Over the next six months, more than 600 sensor cameras will be deployed in bushfire-affected areas across Australia, monitoring and evaluating the surviving wildlife populations. This nationwide effort is part of An Eye on Recovery, a large-scale collaborative camera sensor project, run by the World Wide Fund for Nature (WWF) and Conservation International, with the support of a $1 million grant from Google.org. Using Wildlife Insights, a platform powered by Google’s Artificial Intelligence technology, researchers across the country will upload and share sensor camera photos to give a clearer picture of how Australian wildlife is coping after the devastating bushfires in the past year.
Why is this important?
For many Aussies, the horror of last summer’s fires is still very raw and real. Up to 19 million hectares were burned (more than 73,000 square miles), with 12.6 million hectares primarily forest and bushland. Thirty-three lives were lost and 3,094 homes destroyed. And the wildlife toll? A staggering three billion animals were estimated to have been impacted by the flames.
The scale of the damage is so severe that one year on—as we prepare for the next bushfire season—WWF and scientists are still in the field conducting ecological assessments.
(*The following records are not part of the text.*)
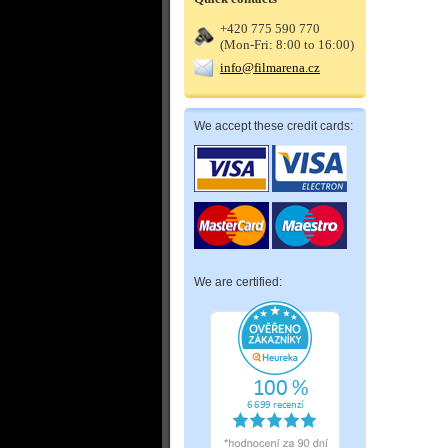
+420 775 590 770
(Mon-Fri: 8:00 to 16:00)
info@filmarena.cz
We accept these credit cards:
We are certified:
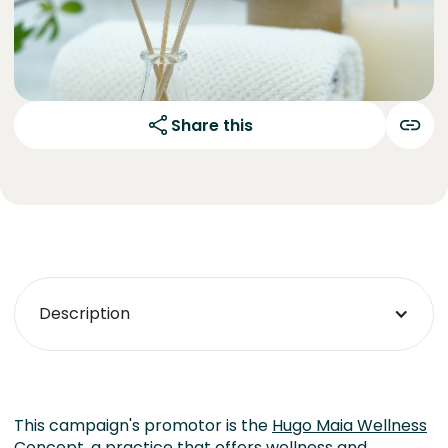
Share this
Description
This campaign's promotor is the
Hugo Maia Wellness
Concept
, a practice that offers wellness and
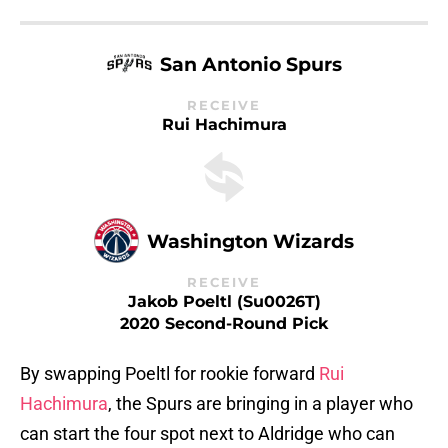
San Antonio Spurs
RECEIVE
Rui Hachimura
Washington Wizards
RECEIVE
Jakob Poeltl (Su0026T)
2020 Second-Round Pick
By swapping Poeltl for rookie forward
Rui
Hachimura
, the Spurs are bringing in a player who
can start the four spot next to Aldridge who can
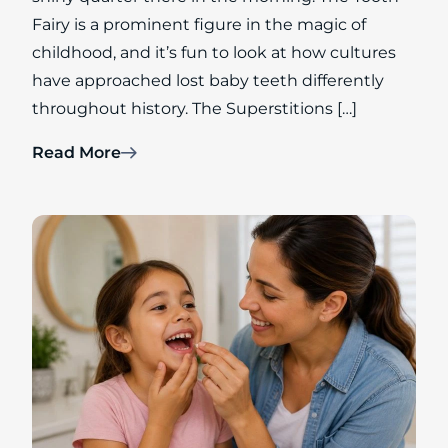
Fairy is a prominent figure in the magic of
childhood, and it’s fun to look at how cultures
have approached lost baby teeth differently
throughout history. The Superstitions […]
Read More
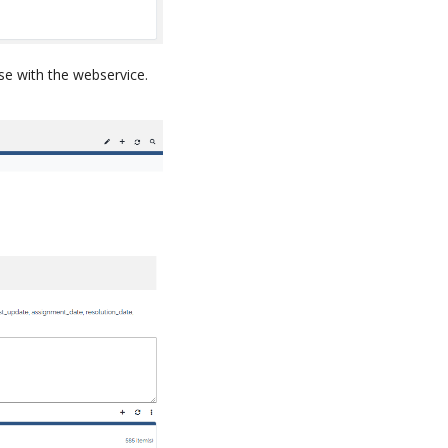
use with the webservice.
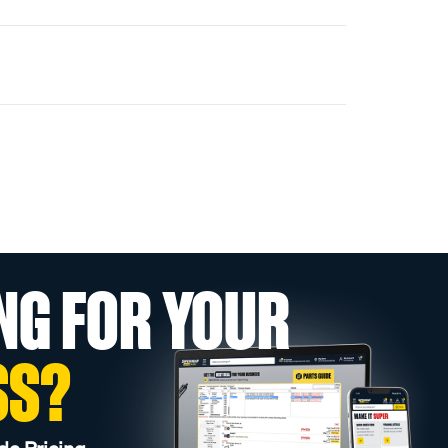
NG FOR YOUR
SS?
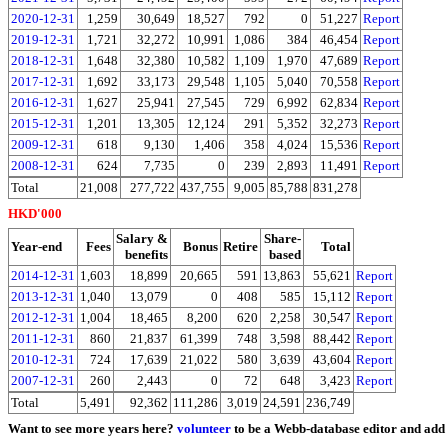
2020-12-31
1,259
30,649
18,527
792
0
51,227
Report
2019-12-31
1,721
32,272
10,991
1,086
384
46,454
Report
2018-12-31
1,648
32,380
10,582
1,109
1,970
47,689
Report
2017-12-31
1,692
33,173
29,548
1,105
5,040
70,558
Report
2016-12-31
1,627
25,941
27,545
729
6,992
62,834
Report
2015-12-31
1,201
13,305
12,124
291
5,352
32,273
Report
2009-12-31
618
9,130
1,406
358
4,024
15,536
Report
2008-12-31
624
7,735
0
239
2,893
11,491
Report
Total
21,008
277,722
437,755
9,005
85,788
831,278
HKD'000
Salary &
Share-
Year-end
Fees
Bonus
Retire
Total
benefits
based
2014-12-31
1,603
18,899
20,665
591
13,863
55,621
Report
2013-12-31
1,040
13,079
0
408
585
15,112
Report
2012-12-31
1,004
18,465
8,200
620
2,258
30,547
Report
2011-12-31
860
21,837
61,399
748
3,598
88,442
Report
2010-12-31
724
17,639
21,022
580
3,639
43,604
Report
2007-12-31
260
2,443
0
72
648
3,423
Report
Total
5,491
92,362
111,286
3,019
24,591
236,749
Want to see more years here?
volunteer
to be a Webb-database editor and add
Our findings have been sobering. Nearly 61,000 koalas, Australia’s most beloved marsupial, are estimated to have been killed or impacted. Over 300 threatened species were affected, pushing more of our precious wildlife on the fast-track towards extinction.
Hope will prevail
In November, I travelled to Kangaroo Island in South Australia to place the first 100 of the sensor cameras in bushfire-ravaged areas. Though much of the native cover has been decimated by the flames, the island’s wildlife has shown signs of recovery.
One animal at risk from the flames is the Kangaroo Island dunnart, an adorable, grey-coloured, nocturnal marsupial so elusive that a researcher told WWF that she’d never seen one in the field. We were fortunate to capture this creature of the night on one of our cameras.
But if I hadn’t told you that was a dunnart, you might have thought it was a mouse. And as anyone with thousands of holiday photos will tell you, sorting and organizing heaps of camera pictures and footage can be labor-intensive and time-consuming. Analyzing camera sensor pictures traditionally requires expertise to determine the best pictures (and which ones you can just delete), and you can get hundreds of empty images before you strike gold.
How AI can help
With the Wildlife Insights platform, we can now identify over 700 species of wildlife in seconds and quickly discard empty images, taking the tedium out of the process and helping scientists and ecologists make better and more informed data assessments.
The platform will help us identify wildlife in landscapes impacted by last summer’s bushfires, including the Blue Mountains, East Gippsland, South East Queensland, and of course Kangaroo Island. We’re particularly keen to see species like the Hastings River Mouse, a native rodent that was already endangered before fire tore through its habitat in northern New South Wales, and the brush-tailed rock-wallaby, which lost vital habitat and food to blazes in the Blue Mountains.
These images will help us to understand what species have survived in bushfire zones and determine where recovery actions are needed most.
Join us to safeguard species
The platform is still growing, and the more images we feed it, the better it will get at recognizing different types of animals. While we’re already rolling out hundreds of sensor cameras across the country, we are calling for more images—and asking Australians to help. If you have any sensor camera footage, please get in touch with us. We’re looking for images specifically from sensor cameras placed in animal’s habitats, rather than wildlife photography (as beautiful as these pictures may be).
With your help, we can help safeguard species such as the Kangaroo Island dunnart, marvel at their bright beaming eyes on film, and protect their environment on the ground--so future generations can continue to enjoy the richness of Australia’s wildlife.